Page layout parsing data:

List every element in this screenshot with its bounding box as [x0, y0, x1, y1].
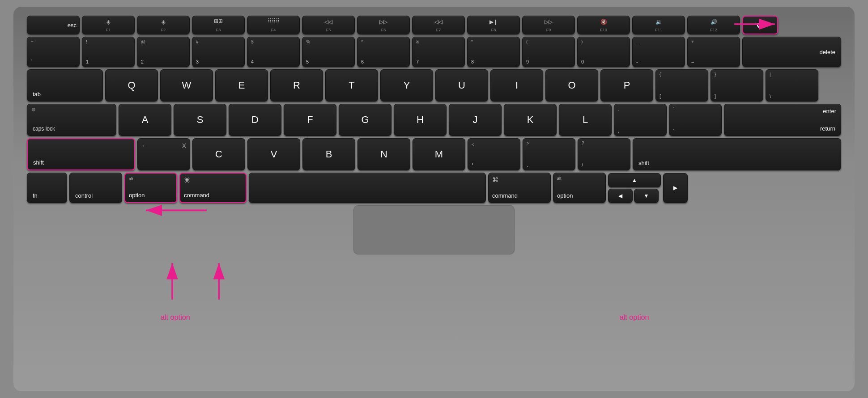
- key-f12[interactable]: 🔊 F12: [687, 16, 740, 34]
- bottom-row: fn control alt option ⌘ command ⌘ comman…: [27, 173, 841, 203]
- key-1[interactable]: ! 1: [82, 37, 135, 67]
- key-7[interactable]: & 7: [412, 37, 465, 67]
- key-command-left[interactable]: ⌘ command: [179, 173, 247, 203]
- key-a[interactable]: A: [119, 104, 171, 136]
- key-6[interactable]: ^ 6: [357, 37, 410, 67]
- key-f8[interactable]: ▶❙ F8: [467, 16, 520, 34]
- key-d[interactable]: D: [229, 104, 281, 136]
- key-backtick[interactable]: ~ `: [27, 37, 80, 67]
- key-w[interactable]: W: [160, 69, 213, 102]
- key-f11[interactable]: 🔉 F11: [632, 16, 685, 34]
- key-backslash[interactable]: | \: [766, 69, 818, 102]
- key-v[interactable]: B: [302, 138, 355, 170]
- key-u[interactable]: U: [435, 69, 488, 102]
- caps-row: caps lock A S D F G H J K L : ; " ' ente…: [27, 104, 841, 136]
- key-k[interactable]: K: [504, 104, 557, 136]
- key-command-right[interactable]: ⌘ command: [488, 173, 551, 203]
- key-semicolon[interactable]: : ;: [614, 104, 667, 136]
- key-f7[interactable]: ◁◁ F7: [412, 16, 465, 34]
- key-arrow-down[interactable]: ▼: [634, 189, 659, 203]
- key-esc[interactable]: esc: [27, 16, 80, 34]
- key-n[interactable]: M: [413, 138, 465, 170]
- key-f6[interactable]: ▷▷ F6: [357, 16, 410, 34]
- key-3[interactable]: # 3: [192, 37, 245, 67]
- key-bracket-open[interactable]: { [: [655, 69, 708, 102]
- key-tab[interactable]: tab: [27, 69, 103, 102]
- key-f3[interactable]: ⊞⊞ F3: [192, 16, 245, 34]
- fn-row: esc ☀ F1 ☀ F2 ⊞⊞ F3 ⠿⠿⠿ F4 ◁◁ F5: [27, 16, 841, 34]
- key-minus[interactable]: _ -: [632, 37, 685, 67]
- key-s[interactable]: S: [174, 104, 226, 136]
- key-f10[interactable]: 🔇 F10: [577, 16, 630, 34]
- shift-row: shift ← X C V B N M < , > . ? /: [27, 138, 841, 170]
- key-quote[interactable]: " ': [669, 104, 722, 136]
- key-shift-right[interactable]: shift: [633, 138, 841, 170]
- key-option-left[interactable]: alt option: [124, 173, 177, 203]
- key-f2[interactable]: ☀ F2: [137, 16, 190, 34]
- key-x[interactable]: C: [192, 138, 245, 170]
- key-l[interactable]: L: [559, 104, 612, 136]
- key-5[interactable]: % 5: [302, 37, 355, 67]
- key-delete[interactable]: delete: [742, 37, 841, 67]
- key-b[interactable]: N: [357, 138, 410, 170]
- tab-row: tab Q W E R T Y U I O P { [ } ] | \: [27, 69, 841, 102]
- laptop-body: esc ☀ F1 ☀ F2 ⊞⊞ F3 ⠿⠿⠿ F4 ◁◁ F5: [13, 7, 855, 391]
- key-f5[interactable]: ◁◁ F5: [302, 16, 355, 34]
- key-equals[interactable]: + =: [687, 37, 740, 67]
- key-e[interactable]: E: [215, 69, 268, 102]
- key-r[interactable]: R: [270, 69, 323, 102]
- key-f4[interactable]: ⠿⠿⠿ F4: [247, 16, 300, 34]
- number-row: ~ ` ! 1 @ 2 # 3 $ 4 % 5: [27, 37, 841, 67]
- key-2[interactable]: @ 2: [137, 37, 190, 67]
- key-z[interactable]: ← X: [137, 138, 190, 170]
- key-caps-lock[interactable]: caps lock: [27, 104, 116, 136]
- key-p[interactable]: P: [600, 69, 653, 102]
- key-bracket-close[interactable]: } ]: [711, 69, 763, 102]
- svg-text:alt option: alt option: [619, 313, 649, 321]
- key-c[interactable]: V: [247, 138, 300, 170]
- key-h[interactable]: H: [394, 104, 447, 136]
- key-arrow-left[interactable]: ◀: [608, 189, 633, 203]
- key-4[interactable]: $ 4: [247, 37, 300, 67]
- key-power[interactable]: ⏻: [742, 16, 778, 34]
- key-t[interactable]: T: [325, 69, 378, 102]
- key-comma[interactable]: > .: [523, 138, 575, 170]
- key-fn[interactable]: fn: [27, 173, 67, 203]
- key-g[interactable]: G: [339, 104, 391, 136]
- keyboard-area: esc ☀ F1 ☀ F2 ⊞⊞ F3 ⠿⠿⠿ F4 ◁◁ F5: [27, 16, 841, 364]
- key-m[interactable]: < ,: [468, 138, 520, 170]
- key-8[interactable]: * 8: [467, 37, 520, 67]
- key-space[interactable]: [249, 173, 486, 203]
- key-arrow-up[interactable]: ▲: [608, 173, 661, 187]
- key-shift-left[interactable]: shift: [27, 138, 135, 170]
- key-o[interactable]: O: [545, 69, 598, 102]
- key-enter[interactable]: enter return: [724, 104, 841, 136]
- key-period[interactable]: ? /: [578, 138, 630, 170]
- key-q[interactable]: Q: [105, 69, 158, 102]
- key-f9[interactable]: ▷▷ F9: [522, 16, 575, 34]
- key-arrow-right[interactable]: ▶: [663, 173, 688, 203]
- key-f1[interactable]: ☀ F1: [82, 16, 135, 34]
- key-f[interactable]: F: [284, 104, 336, 136]
- key-control[interactable]: control: [69, 173, 122, 203]
- key-j[interactable]: J: [449, 104, 502, 136]
- trackpad[interactable]: [353, 205, 515, 254]
- key-0[interactable]: ) 0: [577, 37, 630, 67]
- key-y[interactable]: Y: [380, 69, 433, 102]
- svg-text:alt option: alt option: [161, 313, 190, 321]
- key-i[interactable]: I: [490, 69, 543, 102]
- key-9[interactable]: ( 9: [522, 37, 575, 67]
- key-option-right[interactable]: alt option: [553, 173, 606, 203]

■ Problem details:
Determine how many lines of the records above contain the word "lock", and report only that number.

■ Problem solution:
2